Annie John, de Jamaica Kincaid
Annie John é uma criança feliz e rodeada de afeto. Ela ama acompanhar sua mãe em todos os lugares, pois sente orgulho da beleza da matriarca, além de ver nela a representação da segurança. O pai também lhe dá toda a atenção, mas é com a mãe, também chamada de Annie, que ela passa a maior parte do dia.
Um cenário muito bonito até que as transformações da adolescência entram em jogo. O corpo que se transforma, as antigas amizades que não fazem mais tanto sentido e a autoridade dos mais velhos, sinônimo de afronta à liberdade. No meio disso, a relação mais preciosa de sua vida muda: a mãe começa a ditar regras que antes não existiam, comenta que um dia a filha terá a própria casa e as palavras doces se tornam confrontos constantes. As duas se descolam da cumplicidade pregressa.
Esse é o mote principal do romance de estreia de Jamaica Kincaid, “Annie John” (2023), publicado pela primeira vez em 1985. Construído em primeira pessoa, acompanhamos a visão de Annie acerca das tristezas e alegrias acarretadas das mudanças na sua relação com a mãe e com o mundo.
O cenário da obra é a Antígua, anos antes de se livrar completamente da colonização britânica. Assim, a tensão entre Annie e a mãe se relaciona com a tensão entre a tradição local e as influências dos costumes europeus; o antigo e o novo.

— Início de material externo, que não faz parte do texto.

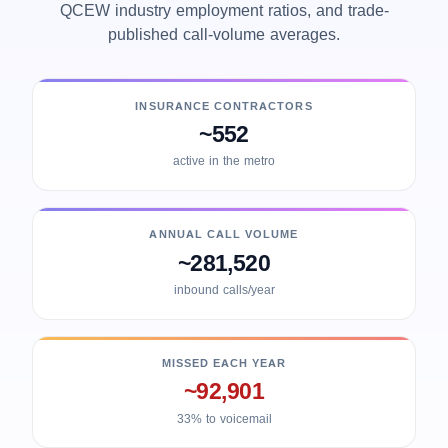
QCEW industry employment ratios, and trade-
published call-volume averages.
INSURANCE CONTRACTORS
~552
active in the metro
ANNUAL CALL VOLUME
~281,520
inbound calls/year
MISSED EACH YEAR
~92,901
33% to voicemail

É o desejo da menina desbravar o mundo enquanto se afasta, com sentimentos ambíguos, daquilo que pra ela já é datado e ultrapassado.
“Annie John” é um romance curto centrado nas vivências da personagem principal. Assim, é impossível não criar carinho por Annie e desejar saber mais sobre as suas aventuras. E é importante destacar que a menina não é nenhuma santa: ela é inteligente, mas soberba; doce, mas também muito malvada; carinhosa e insensível. Justamente por ser assim tão humana, tentando se conhecer e construir uma identidade, que eu me encantei com ela.